-- Exercise objective --
Lines of the listing that contain "septembre" need to be copied.
# # #
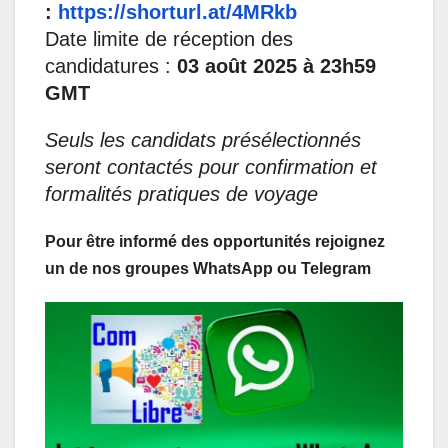
:
https://shorturl.at/4MRk
b
Date limite de réception des
candidatures :
03 août 2025 à 23h59
GMT
Seuls les candidats présélectionnés
seront contactés pour confirmation et
formalités pratiques de voyage
Pour être informé des opportunités rejoignez
un de nos groupes WhatsApp ou Telegram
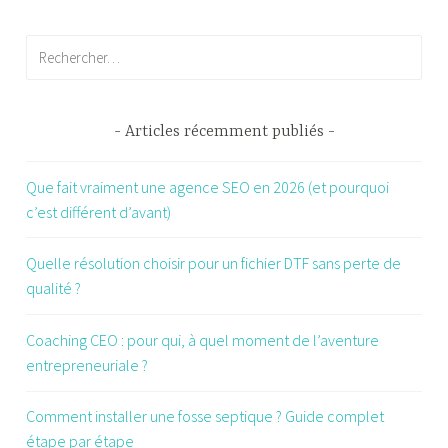
Rechercher :
Articles récemment publiés
Que fait vraiment une agence SEO en 2026 (et pourquoi
c’est différent d’avant)
Quelle résolution choisir pour un fichier DTF sans perte de
qualité ?
Coaching CEO : pour qui, à quel moment de l’aventure
entrepreneuriale ?
Comment installer une fosse septique ? Guide complet
étape par étape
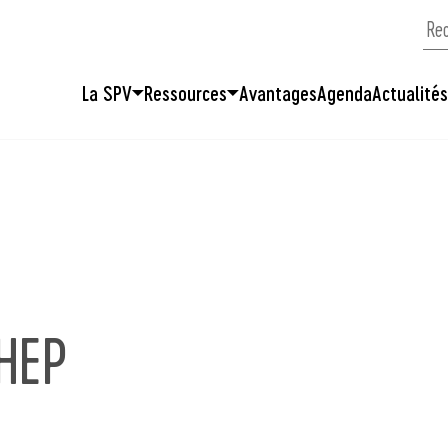
La SPV
Ressources
Avantages
Agenda
Actualité
 HEP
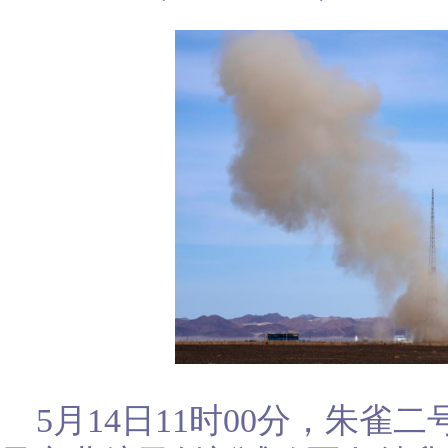
5月14日11时00分，朱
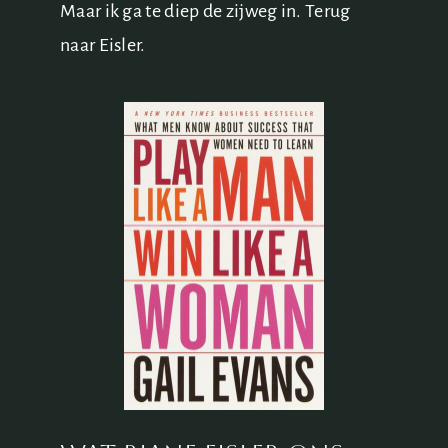
Maar ik ga te diep de zijweg in. Terug
naar Eisler.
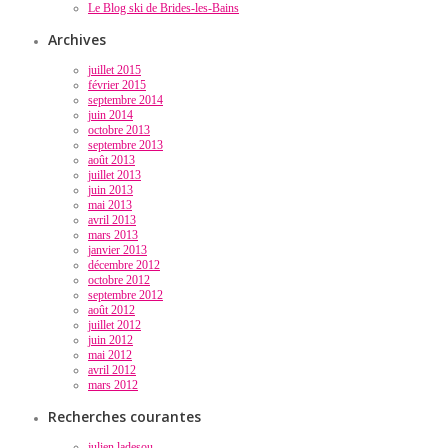
Le Blog ski de Brides-les-Bains
Archives
juillet 2015
février 2015
septembre 2014
juin 2014
octobre 2013
septembre 2013
août 2013
juillet 2013
juin 2013
mai 2013
avril 2013
mars 2013
janvier 2013
décembre 2012
octobre 2012
septembre 2012
août 2012
juillet 2012
juin 2012
mai 2012
avril 2012
mars 2012
Recherches courantes
julien ladesou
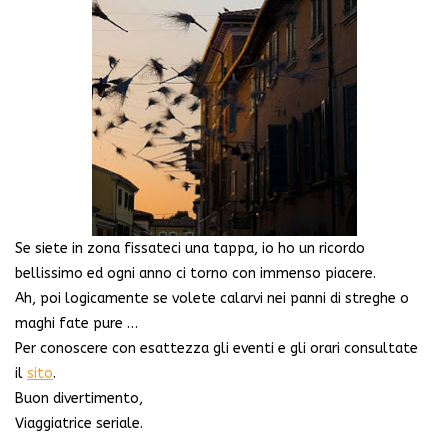
Se siete in zona fissateci una tappa, io ho un ricordo
bellissimo ed ogni anno ci torno con immenso piacere.
Ah, poi logicamente se volete calarvi nei panni di streghe o
maghi fate pure …
Per conoscere con esattezza gli eventi e gli orari consultate
il
sito
.
Buon divertimento,
Viaggiatrice seriale.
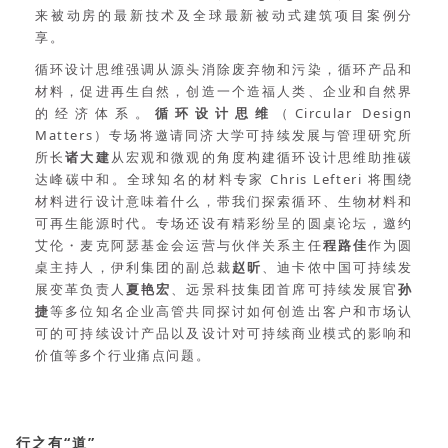
来被动房的最新技术及全球最新被动式建筑项目案例分
享。
循环设计思维强调从源头消除废弃物和污染，循环产品和
材料，促进再生自然，创造一个造福人类、企业和自然界
的经济体系。
循环设计思维
（Circular Design
Matters）专场将邀请同济大学可持续发展与管理研究所
所长
诸大建
从宏观和微观的角度构建循环设计思维助推碳
达峰碳中和。全球知名的材料专家 Chris Lefteri 将围绕
材料进行设计意味着什么，带我们探索循环、生物材料和
可再生能源时代。专场还设有精彩纷呈的圆桌论坛，邀约
艾伦・麦克阿瑟基金会运营与伙伴关系主任
程路佳
作为圆
桌主持人，伊利集团的副总裁
赵昕
、迪卡侬中国可持续发
展变革负责人
夏艳宏
、远景科技集团首席可持续发展官
孙
捷
等多位知名企业高管共同探讨如何创造出客户和市场认
可的可持续设计产品以及设计对可持续商业模式的影响和
价值等多个行业痛点问题。
行之有“道”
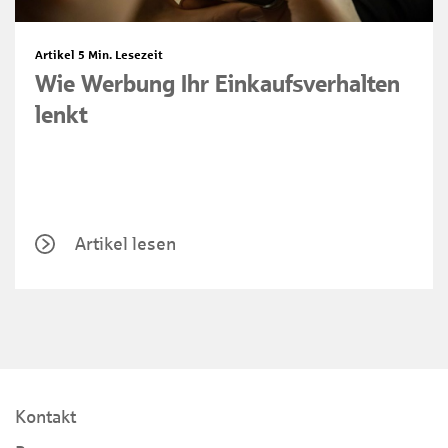
Artikel
5 Min. Lesezeit
Wie Werbung Ihr Einkaufsverhalten
lenkt
Artikel lesen
Kontakt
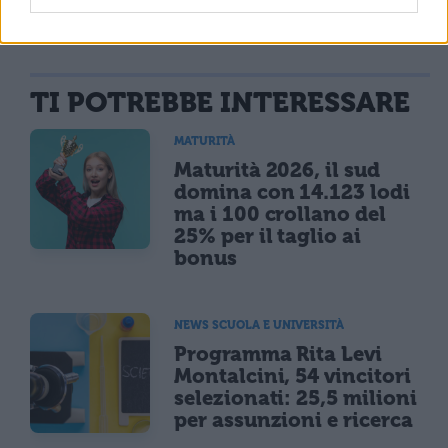
TI POTREBBE INTERESSARE
MATURITÀ
Maturità 2026, il sud
domina con 14.123 lodi
ma i 100 crollano del
25% per il taglio ai
bonus
NEWS SCUOLA E UNIVERSITÀ
Programma Rita Levi
Montalcini, 54 vincitori
selezionati: 25,5 milioni
per assunzioni e ricerca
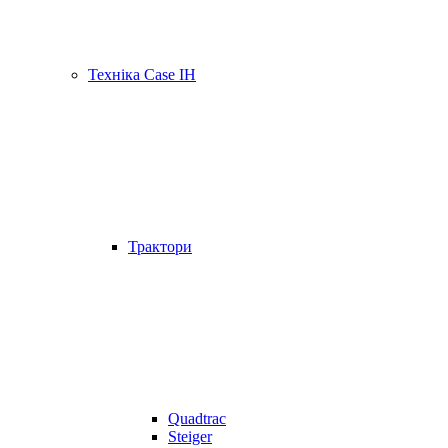
Техніка Case IH
Трактори
Quadtrac
Steiger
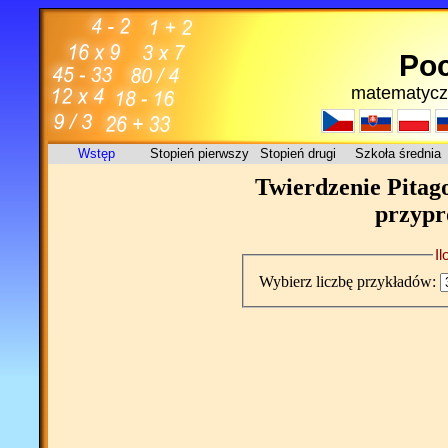
Poc
matematycz
Wstęp
Stopień pierwszy
Stopień drugi
Szkoła średnia
Twierdzenie Pitago
przypr
I
Wybierz liczbę przykładów:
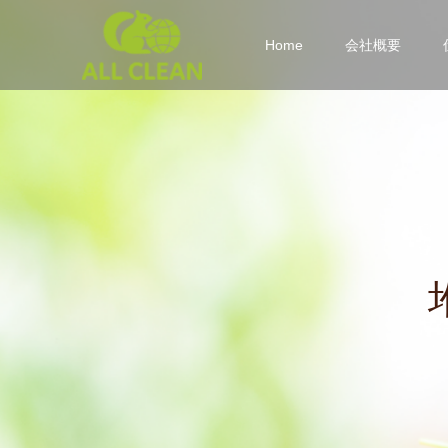
Home
会社概要
堆
肥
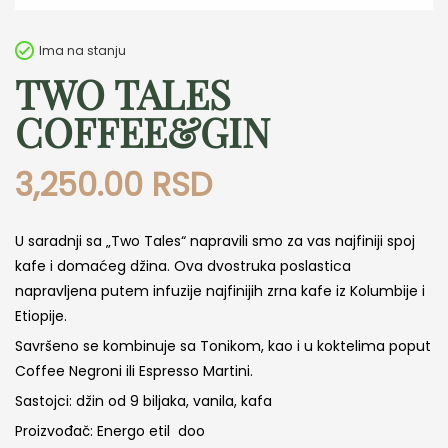
Ima na stanju
TWO TALES
COFFEE&GIN
3,250.00
RSD
U saradnji sa „Two Tales“ napravili smo za vas najfiniji spoj
kafe i domaćeg džina. Ova dvostruka poslastica
napravljena putem infuzije najfinijih zrna kafe iz Kolumbije i
Etiopije.
Savršeno se kombinuje sa Tonikom, kao i u koktelima poput
Coffee Negroni ili Espresso Martini.
Sastojci: džin od 9 biljaka, vanila, kafa
Proizvođač: Energo etil doo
# # #
-- Expected answer --
septembre 2014
septembre 2013
septembre 2012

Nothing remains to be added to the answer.